> _Task details_
In the data below, one line contains "デザイン (30, 2525)" and a later one contains "ichijouの家づくり (137, 107)". Print both, with every line between them, exactly and alone.

> _Exercise inputs_

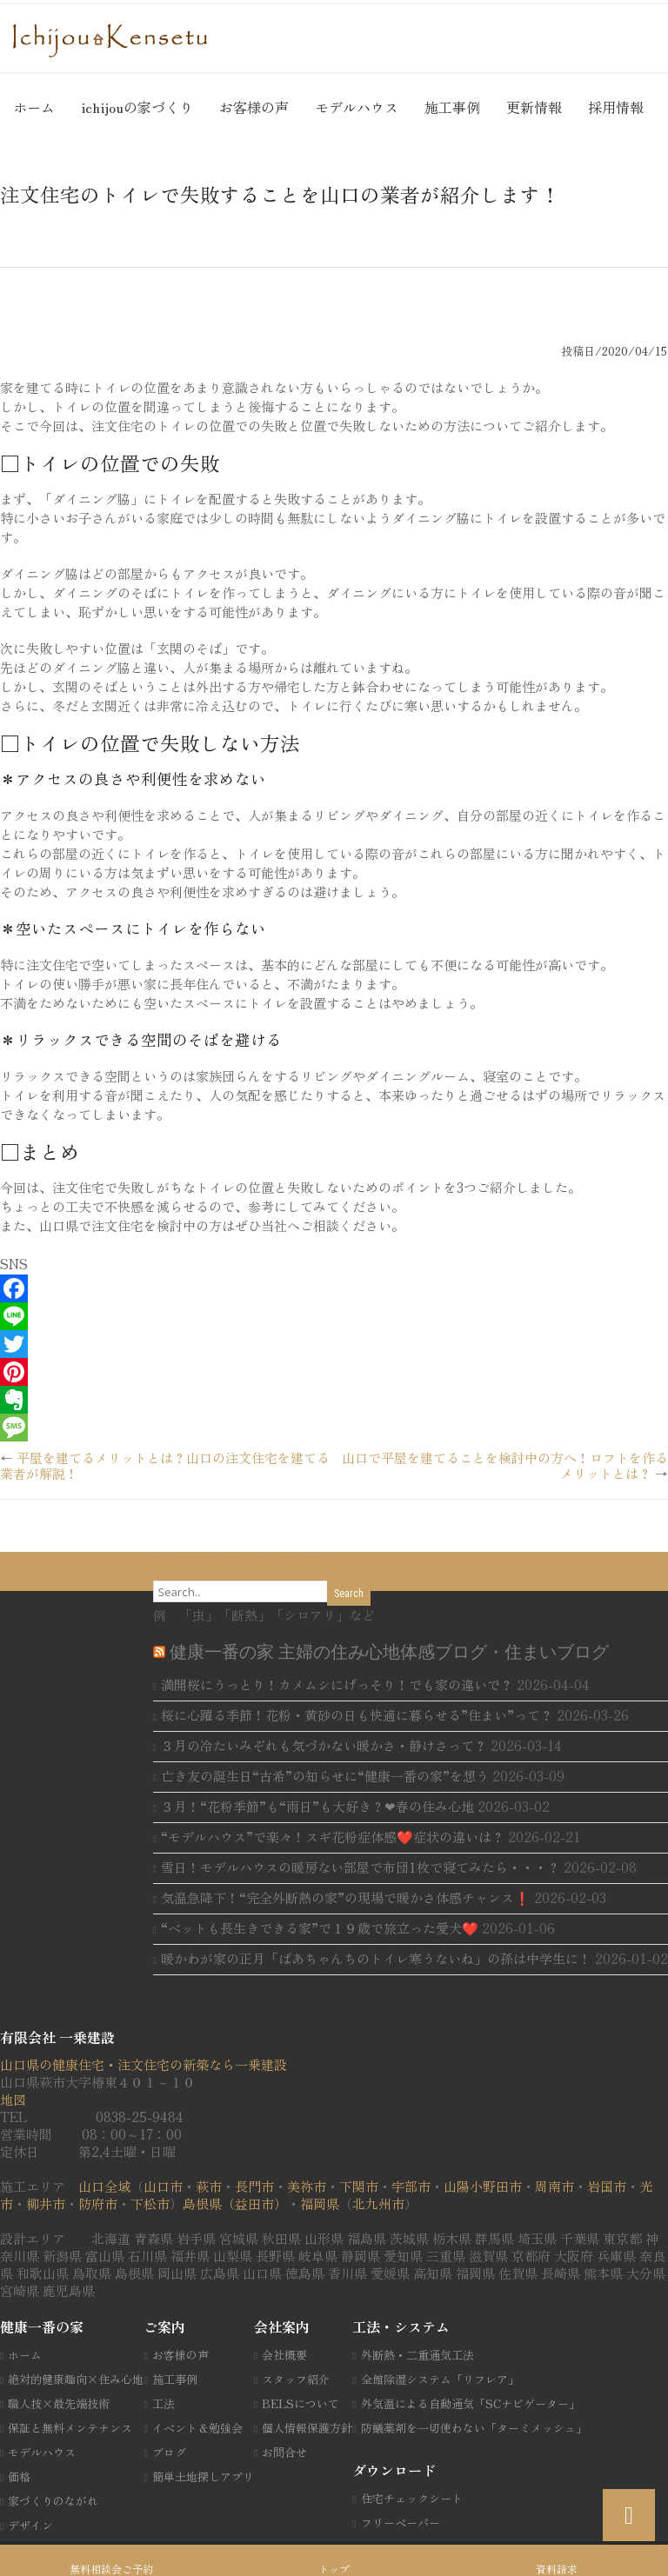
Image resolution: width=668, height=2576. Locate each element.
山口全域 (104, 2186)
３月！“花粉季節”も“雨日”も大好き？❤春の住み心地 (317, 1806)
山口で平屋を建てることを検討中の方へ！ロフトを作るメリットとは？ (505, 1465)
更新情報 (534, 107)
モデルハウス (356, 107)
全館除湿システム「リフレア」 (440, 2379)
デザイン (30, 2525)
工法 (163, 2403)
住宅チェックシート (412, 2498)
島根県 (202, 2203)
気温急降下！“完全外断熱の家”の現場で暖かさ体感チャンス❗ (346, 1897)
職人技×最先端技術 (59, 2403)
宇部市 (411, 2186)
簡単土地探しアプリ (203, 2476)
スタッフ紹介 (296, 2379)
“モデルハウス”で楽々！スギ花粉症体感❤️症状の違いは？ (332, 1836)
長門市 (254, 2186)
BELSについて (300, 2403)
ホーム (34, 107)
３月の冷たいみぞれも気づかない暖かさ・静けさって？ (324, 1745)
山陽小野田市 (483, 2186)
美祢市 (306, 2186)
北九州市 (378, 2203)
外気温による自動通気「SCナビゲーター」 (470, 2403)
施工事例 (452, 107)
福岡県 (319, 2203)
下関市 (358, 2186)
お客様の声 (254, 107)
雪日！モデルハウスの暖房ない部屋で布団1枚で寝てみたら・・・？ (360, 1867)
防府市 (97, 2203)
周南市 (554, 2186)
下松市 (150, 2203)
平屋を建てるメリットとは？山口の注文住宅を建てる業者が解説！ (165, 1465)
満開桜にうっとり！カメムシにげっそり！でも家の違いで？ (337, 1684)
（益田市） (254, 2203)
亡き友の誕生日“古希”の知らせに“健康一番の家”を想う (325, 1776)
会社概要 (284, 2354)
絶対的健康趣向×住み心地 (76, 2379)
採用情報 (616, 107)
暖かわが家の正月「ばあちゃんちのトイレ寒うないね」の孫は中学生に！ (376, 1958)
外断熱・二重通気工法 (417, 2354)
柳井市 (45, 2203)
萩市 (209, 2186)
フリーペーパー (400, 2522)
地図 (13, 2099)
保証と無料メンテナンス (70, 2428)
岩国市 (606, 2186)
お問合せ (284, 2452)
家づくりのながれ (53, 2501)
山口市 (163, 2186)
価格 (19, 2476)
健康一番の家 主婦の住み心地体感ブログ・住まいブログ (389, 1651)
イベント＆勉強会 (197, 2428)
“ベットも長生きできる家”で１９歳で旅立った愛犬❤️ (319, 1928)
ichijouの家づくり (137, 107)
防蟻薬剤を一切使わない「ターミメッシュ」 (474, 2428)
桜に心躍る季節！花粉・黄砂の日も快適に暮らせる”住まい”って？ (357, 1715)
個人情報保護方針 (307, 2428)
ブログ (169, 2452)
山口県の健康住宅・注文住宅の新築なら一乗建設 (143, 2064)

> _Answer for the task_
デザイン (30, 2525)
工法 (163, 2403)
住宅チェックシート (412, 2498)
島根県 (202, 2203)
気温急降下！“完全外断熱の家”の現場で暖かさ体感チャンス❗ (346, 1897)
職人技×最先端技術 (59, 2403)
宇部市 (411, 2186)
簡単土地探しアプリ (203, 2476)
スタッフ紹介 (296, 2379)
“モデルハウス”で楽々！スギ花粉症体感❤️症状の違いは？ (332, 1836)
長門市 (254, 2186)
BELSについて (300, 2403)
ホーム (34, 107)
３月の冷たいみぞれも気づかない暖かさ・静けさって？ (324, 1745)
山陽小野田市 (483, 2186)
美祢市 (306, 2186)
北九州市 (378, 2203)
外気温による自動通気「SCナビゲーター」 (470, 2403)
施工事例 (452, 107)
福岡県 (319, 2203)
下関市 (358, 2186)
お客様の声 (254, 107)
雪日！モデルハウスの暖房ない部屋で布団1枚で寝てみたら・・・？ (360, 1867)
防府市 (97, 2203)
周南市 (554, 2186)
下松市 (150, 2203)
平屋を建てるメリットとは？山口の注文住宅を建てる業者が解説！ (165, 1465)
満開桜にうっとり！カメムシにげっそり！でも家の違いで？ (337, 1684)
（益田市） (254, 2203)
亡き友の誕生日“古希”の知らせに“健康一番の家”を想う (325, 1776)
会社概要 (284, 2354)
絶対的健康趣向×住み心地 (76, 2379)
採用情報 (616, 107)
暖かわが家の正月「ばあちゃんちのトイレ寒うないね」の孫は中学生に！ (376, 1958)
外断熱・二重通気工法 (417, 2354)
柳井市 (45, 2203)
萩市 (209, 2186)
フリーペーパー (400, 2522)
地図 (13, 2099)
保証と無料メンテナンス (70, 2428)
岩国市 (606, 2186)
お問合せ (284, 2452)
家づくりのながれ (53, 2501)
山口市 (163, 2186)
価格 (19, 2476)
健康一番の家 主婦の住み心地体感ブログ・住まいブログ (389, 1651)
イベント＆勉強会 (197, 2428)
“ベットも長生きできる家”で１９歳で旅立った愛犬❤️ (319, 1928)
ichijouの家づくり (137, 107)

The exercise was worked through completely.